Um fator diferenciador dos imensos malls norte americanos em relação aos similares brasileiros é o projeto original calçado no automóvel e nas grandes vias expressas que ligam os centros das cidades, onde se exercem as profissões, e os subúrbios de moradia, em geral, a dezenas de quilômetros, fatores conjunturais que só ocorreriam aqui, décadas após.
Os shopping centers são uma espécie de resumo pós-moderno do sonho de harmonia urbana. Representam a cidade dentro de cápsulas de concreto, ferro e vidro: praças, teatros, passagens para pedestres, lojas, serviços, estacionamentos. Entre vitrines, sites de moda e grandes eventos, o homem se acostuma a perceber o outro por meio de telas e dentro de novos espaços de convivência que têm no consumo um ponto comum. (Baudrillard apud Freitas e Nacif, 2005, p. 25).

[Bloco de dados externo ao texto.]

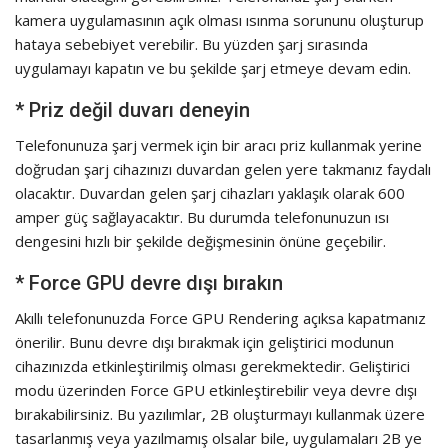
kamera uygulamasının açık olması ısınma sorununu oluşturup
hataya sebebiyet verebilir. Bu yüzden şarj sırasında
uygulamayı kapatın ve bu şekilde şarj etmeye devam edin.
* Priz değil duvarı deneyin
Telefonunuza şarj vermek için bir aracı priz kullanmak yerine
doğrudan şarj cihazınızı duvardan gelen yere takmanız faydalı
olacaktır. Duvardan gelen şarj cihazları yaklaşık olarak 600
amper güç sağlayacaktır. Bu durumda telefonunuzun ısı
dengesini hızlı bir şekilde değişmesinin önüne geçebilir.
* Force GPU devre dışı bırakın
Akıllı telefonunuzda Force GPU Rendering açıksa kapatmanız
önerilir. Bunu devre dışı bırakmak için geliştirici modunun
cihazınızda etkinleştirilmiş olması gerekmektedir. Geliştirici
modu üzerinden Force GPU etkinleştirebilir veya devre dışı
bırakabilirsiniz. Bu yazılımlar, 2B oluşturmayı kullanmak üzere
tasarlanmış veya yazılmamış olsalar bile, uygulamaları 2B ye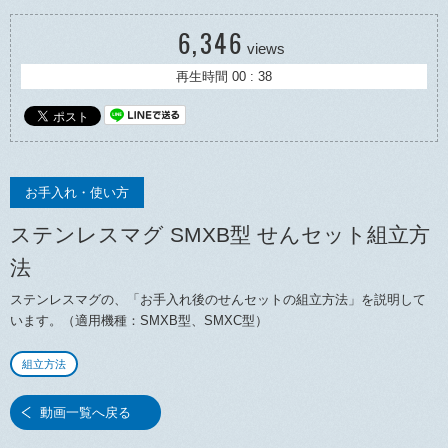
6,346
views
再生時間 00 : 38
お手入れ・使い方
ステンレスマグ SMXB型 せんセット組立方
法
ステンレスマグの、「お手入れ後のせんセットの組立方法」を説明して
います。（適用機種：SMXB型、SMXC型）
組立方法
動画一覧へ戻る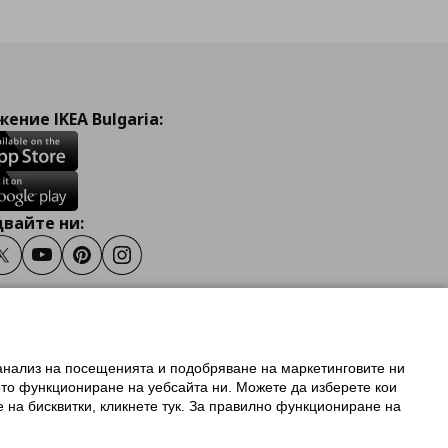
ение IKEA Bulgaria:
вайте ни:
ook
Twitter
Youtube
Pinterest
Instagram
 анализ на посещенията и подобряване на маркетинговите ни
олзване на ikea.bg
ото функциониране на уебсайта ни. Можете да изберете кои
 IKEA Family
е на бисквитки, кликнете тук. За правилно функциониране на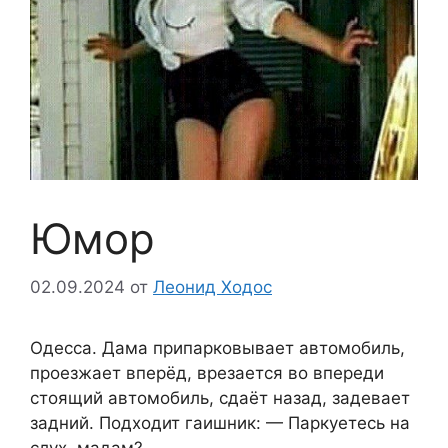
Юмор
02.09.2024
от
Леонид Ходос
Одесса. Дама припарковывает автомобиль,
проезжает вперёд, врезается во впереди
стоящий автомобиль, сдаёт назад, задевает
задний. Подходит гаишник: — Паркуетесь на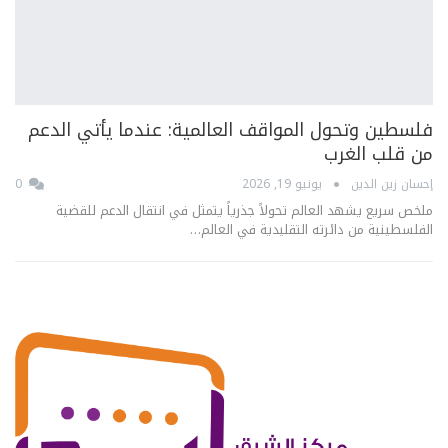
فلسطين وتحول المواقف العالمية: عندما يأتي الدعم
من قلب الغرب
إحسان زين الدين
يونيو 19, 2026
0
ملخص سريع يشهد العالم تحولاً جذرياً يتمثل في انتقال الدعم للقضية
الفلسطينية من دائرته التقليدية في العالم…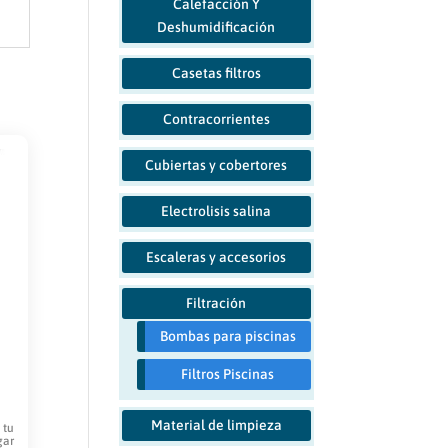
Calefacción Y
Deshumidificación
Casetas filtros
Contracorrientes
Cubiertas y cobertores
Electrolisis salina
Escaleras y accesorios
Filtración
Bombas para piscinas
Filtros Piscinas
Material de limpieza
 tu
gar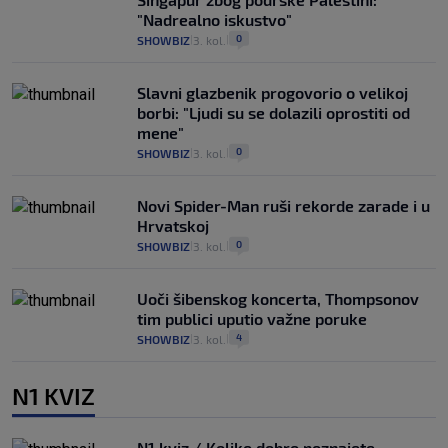
"Nadrealno iskustvo"
0
SHOWBIZ
3. kol.
|
|
Slavni glazbenik progovorio o velikoj
borbi: "Ljudi su se dolazili oprostiti od
mene"
0
SHOWBIZ
3. kol.
|
|
Novi Spider-Man ruši rekorde zarade i u
Hrvatskoj
0
SHOWBIZ
3. kol.
|
|
Uoči šibenskog koncerta, Thompsonov
tim publici uputio važne poruke
4
SHOWBIZ
3. kol.
|
|
N1 KVIZ
N1 kviz / Koliko dobro poznajete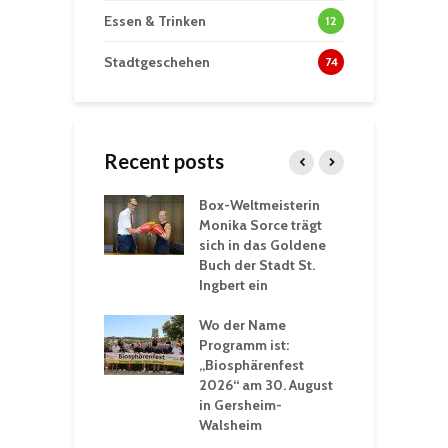
Essen & Trinken
12
Stadtgeschehen
74
Recent posts
Box-Weltmeisterin
F
gewöhnliche
Monika Sorce trägt
b
rerlebnisse in
sich in das Goldene
z
adthalle St.
Buch der Stadt St.
J
t
Ingbert ein
S
 Sommerhitze:
Wo der Name
w
St. Ingbert sorgt
Programm ist:
b
n Winter vor
„Biosphärenfest
2026“ am 30. August
O
rakademie der
in Gersheim-
„
hären-VHS St.
Walsheim
t: Ein Rückblick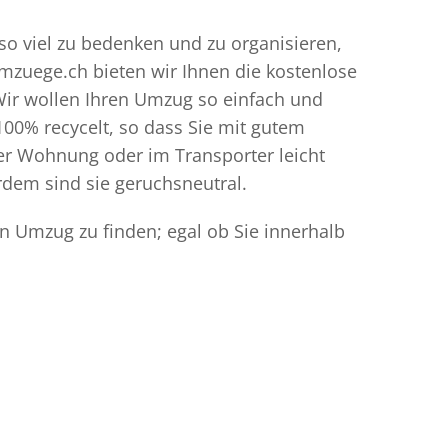
 so viel zu bedenken und zu organisieren,
umzuege.ch bieten wir Ihnen die kostenlose
Wir wollen Ihren Umzug so einfach und
00% recycelt, so dass Sie mit gutem
der Wohnung oder im Transporter leicht
dem sind sie geruchsneutral.
en Umzug zu finden; egal ob Sie innerhalb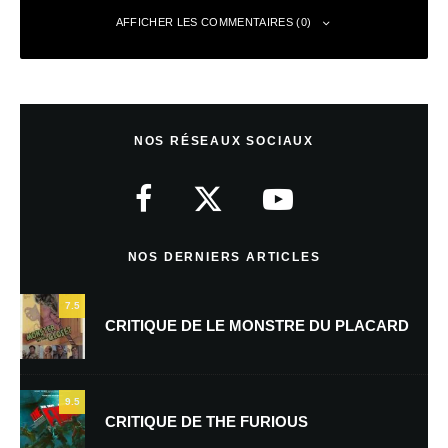
AFFICHER LES COMMENTAIRES (0)
Laisser un commentaire
NOS RÉSEAUX SOCIAUX
Votre adresse e-mail ne sera pas publiée.
Les champs obligatoires sont
indiqués avec
*
Commentaire
*
NOS DERNIERS ARTICLES
7.5
CRITIQUE DE LE MONSTRE DU PLACARD
9.5
CRITIQUE DE THE FURIOUS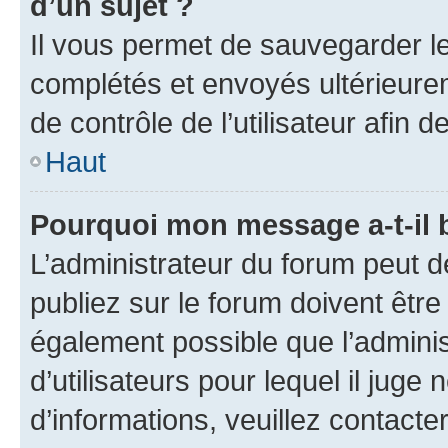
d’un sujet ?
Il vous permet de sauvegarder l
complétés et envoyés ultérieur
de contrôle de l’utilisateur afi
Haut
Pourquoi mon message a-t-il 
L’administrateur du forum peut 
publiez sur le forum doivent être v
également possible que l’adminis
d’utilisateurs pour lequel il juge
d’informations, veuillez contacte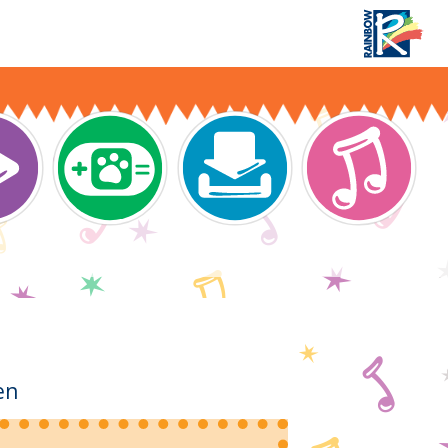
lreiche Ideen für tolle 44 Cats-Partys zu Ha
n navigation
en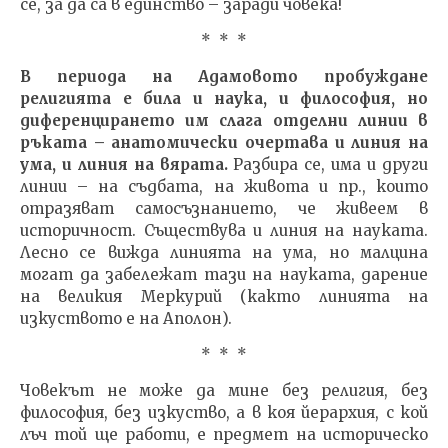
се, за да са в единство – заради човека!
* * *
В периода на Адамовото пробуждане
религията е била и наука, и философия, но
диференцирането им слага отделни линии в
ръката – анатомически очертава и линия на
ума, и линия на вярата.
Разбира се, има и други
линии – на съдбата, на живота и пр., които
отразяват самосъзнанието, че живеем в
историчност. Съществува и линия на науката.
Лесно се вижда линията на ума, но малцина
могат да забележат тази на науката, дарение
на великия Меркурий (както линията на
изкуството е на Аполон).
* * *
Човекът не може да мине без религия, без
философия, без изкуство, а в коя йерархия, с кой
лъч той ще работи, е предмет на историческо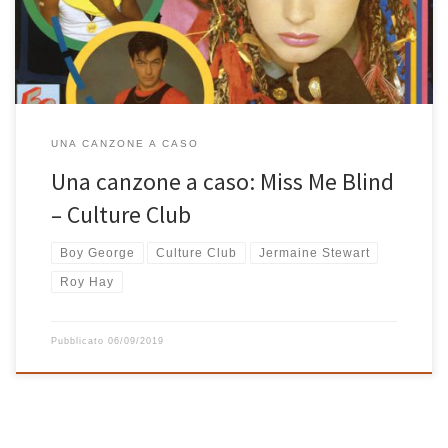
appeal. Terzo singolo estratto dal mitico album Colour […]
UNA CANZONE A CASO
Una canzone a caso: Miss Me Blind
– Culture Club
Boy George
Culture Club
Jermaine Stewart
Roy Hay
Pubblicato
06/09/2019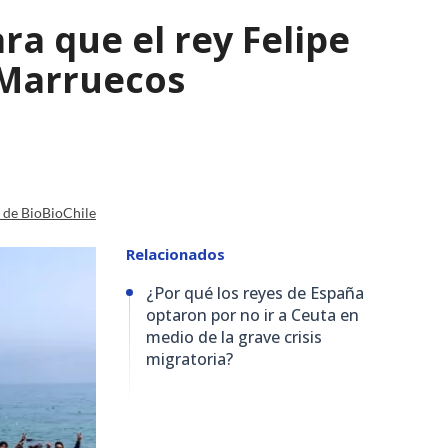
a que el rey Felipe
n Marruecos
a de BioBioChile
Relacionados
¿Por qué los reyes de España
optaron por no ir a Ceuta en
medio de la grave crisis
migratoria?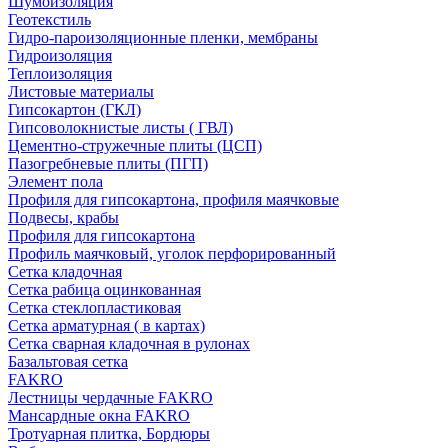
Шумоизоляция
Геотекстиль
Гидро-пароизоляционные пленки, мембраны
Гидроизоляция
Теплоизоляция
Листовые материалы
Гипсокартон (ГКЛ)
Гипсоволокнистые листы ( ГВЛ)
Цементно-стружечные плиты (ЦСП)
Пазогребневые плиты (ПГП)
Элемент пола
Профиля для гипсокартона, профиля маячковые
Подвесы, крабы
Профиля для гипсокартона
Профиль маячковый, уголок перфорированный
Сетка кладочная
Сетка рабица оцинкованная
Сетка стеклопластиковая
Сетка арматурная ( в картах)
Сетка сварная кладочная в рулонах
Базальтовая сетка
FAKRO
Лестницы чердачные FAKRO
Мансардные окна FAKRO
Тротуарная плитка, Бордюры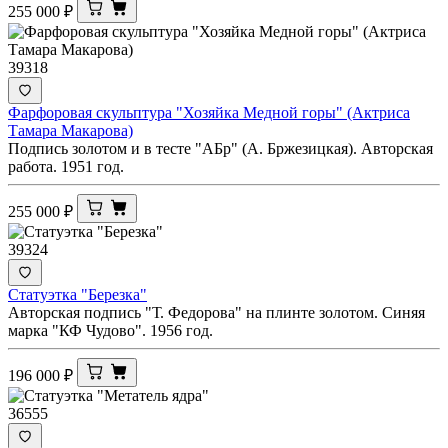
255 000
₽
39318
Фарфоровая скульптура "Хозяйка Медной горы" (Актриса
Тамара Макарова)
Подпись золотом и в тесте "АБр" (А. Бржезицкая). Авторская
работа. 1951 год.
255 000
₽
39324
Статуэтка "Березка"
Авторская подпись "Т. Федорова" на плинте золотом. Синяя
марка "КФ Чудово". 1956 год.
196 000
₽
36555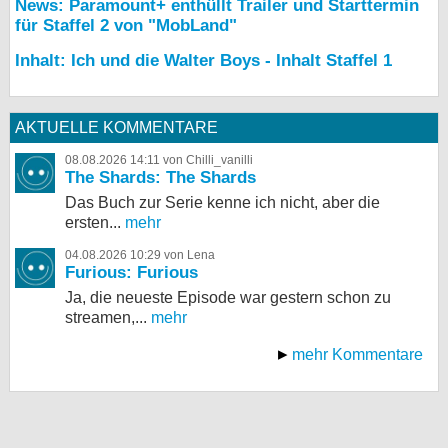
News: Paramount+ enthüllt Trailer und Starttermin
für Staffel 2 von "MobLand"
Inhalt: Ich und die Walter Boys - Inhalt Staffel 1
AKTUELLE KOMMENTARE
08.08.2026 14:11 von Chilli_vanilli
The Shards: The Shards
Das Buch zur Serie kenne ich nicht, aber die
ersten...
mehr
04.08.2026 10:29 von Lena
Furious: Furious
Ja, die neueste Episode war gestern schon zu
streamen,...
mehr
mehr Kommentare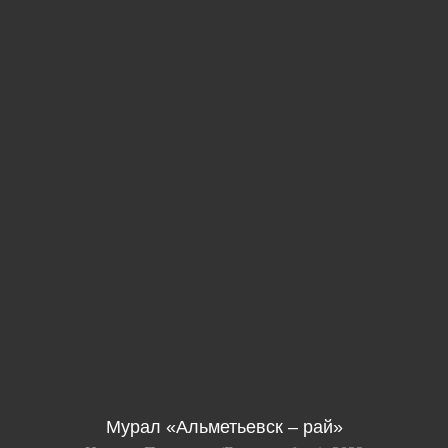
Мурал «Альметьевск – рай»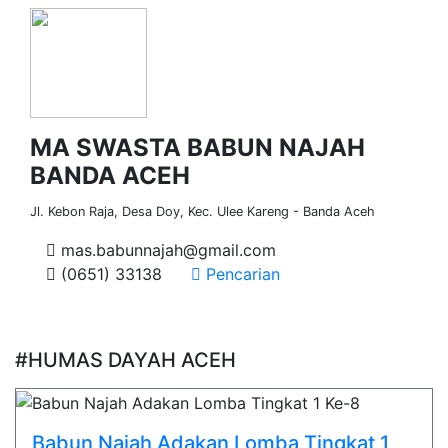
MA SWASTA BABUN NAJAH
BANDA ACEH
Jl. Kebon Raja, Desa Doy, Kec. Ulee Kareng - Banda Aceh
mas.babunnajah@gmail.com
(0651) 33138
Pencarian
#HUMAS DAYAH ACEH
Babun Najah Adakan Lomba Tingkat 1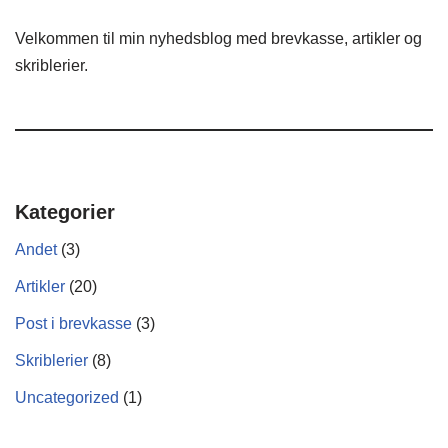
Velkommen til min nyhedsblog med brevkasse, artikler og
skriblerier.
Kategorier
Andet
(3)
Artikler
(20)
Post i brevkasse
(3)
Skriblerier
(8)
Uncategorized
(1)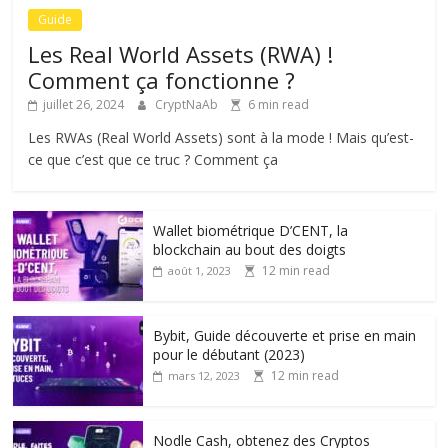
Guide
Les Real World Assets (RWA) !
Comment ça fonctionne ?
juillet 26, 2024
CryptNaAb
6 min read
Les RWAs (Real World Assets) sont à la mode ! Mais qu’est-
ce que c’est que ce truc ? Comment ça
Wallet biométrique D’CENT, la
blockchain au bout des doigts
12 min read
août 1, 2023
Bybit, Guide découverte et prise en main
pour le débutant (2023)
12 min read
mars 12, 2023
Nodle Cash, obtenez des Cryptos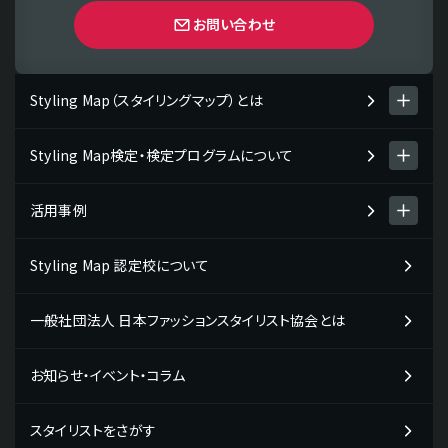
お問い合わせ
Styling Map（スタイリングマップ）とは
Styling Map検定・検定プログラムについて
Styling Map（スタイリングマップ）とは
スタイリング診断 men's item
活用事例
Styling Map検定・検定プログラム
スタイリング診断 women's item
検定プログラムについて
Styling Map 認定校について
Styling Map活用事例一覧
テストチェック・コミュニケーションタイプ
検定プログラム・検定料について
企業の活用事例
一般社団法人 日本ファッションスタイリスト協会とは
検定の受検申し込み・受検の流れ
販売・接客スタッフの方向け
教材販売について
お知らせ・イベント・コラム
学校の活用事例
専門学校の先生の方向け
スタイリストをさがす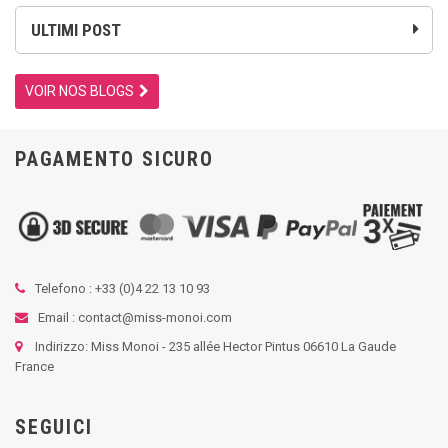
ULTIMI POST
VOIR NOS BLOGS
PAGAMENTO SICURO
Telefono : +33 (
0)4 22 13 10 93
Email : contact@miss-monoi.com
Indirizzo: Miss Monoi - 235 allée Hector Pintus 06610 La Gaude
France
SEGUICI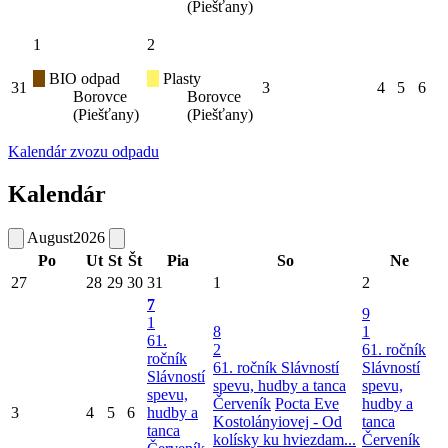
(Piešťany)
1
2
BIO odpad
Plasty
31
3
4
5
6
Borovce
Borovce
(Piešťany)
(Piešťany)
Kalendár zvozu odpadu
Kalendár
August
2026
Po
Ut
St
Št
Pia
So
Ne
27
28
29
30
31
1
2
7
9
1
8
1
61.
2
61. ročník
ročník
61. ročník Slávností
Slávností
Slávností
spevu, hudby a tanca
spevu,
spevu,
Červeník
Pocta Eve
hudby a
3
4
5
6
hudby a
Kostolányiovej - Od
tanca
tanca
kolísky ku hviezdam...
Červeník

89 Outro elemento distintivo, parte de Garrefa (2011, p. 151) ao explicar que uma das diferenças notáveis entre o modelo brasileiro e o norte-americano de shopping center foi a localização dos empreendimentos. Em São Paulo, os primeiros shopping centers implantaram-se em locais onde o adensamento já estava em curso e optaram, também, pela utilização mais intensa da terra, já que os estoques eram limitados, e o preço, mais elevado em relação a localizações mais periféricas.
A expansão da cidade e da população de alto status social ao longo dos setores de amenidades começa a se verificar na segunda metade do século XIX, mas é a partir do final da Segunda Guerra Mundial, com a difusão massiva do automóvel, que essa expansão se verifica mais intensamente. Esse setor se torna área privilegiada para investimentos de capital em terras e imóveis, envolvendo distintos agentes modeladores do espaço. Condomínios exclusivos, shopping centers e vias expressas constituem a tríade básica que marca a paisagem urbana e o uso da terra (Hoyt apud Corrêa, 2013, p. 48).
Idealizados como caixas fechadas onde as pessoas não percebessem a passagem do tempo, nem as condições climáticas, gradualmente os shopping centers foram assimilando modificações como a incorporação de hipermercados, ajuste no mix de lojas, abertura de espaços envidraçados para a percepção do ambiente externo, no sentido de manter os clientes na aura inebriante necessária ao ato de consumir sem pensar.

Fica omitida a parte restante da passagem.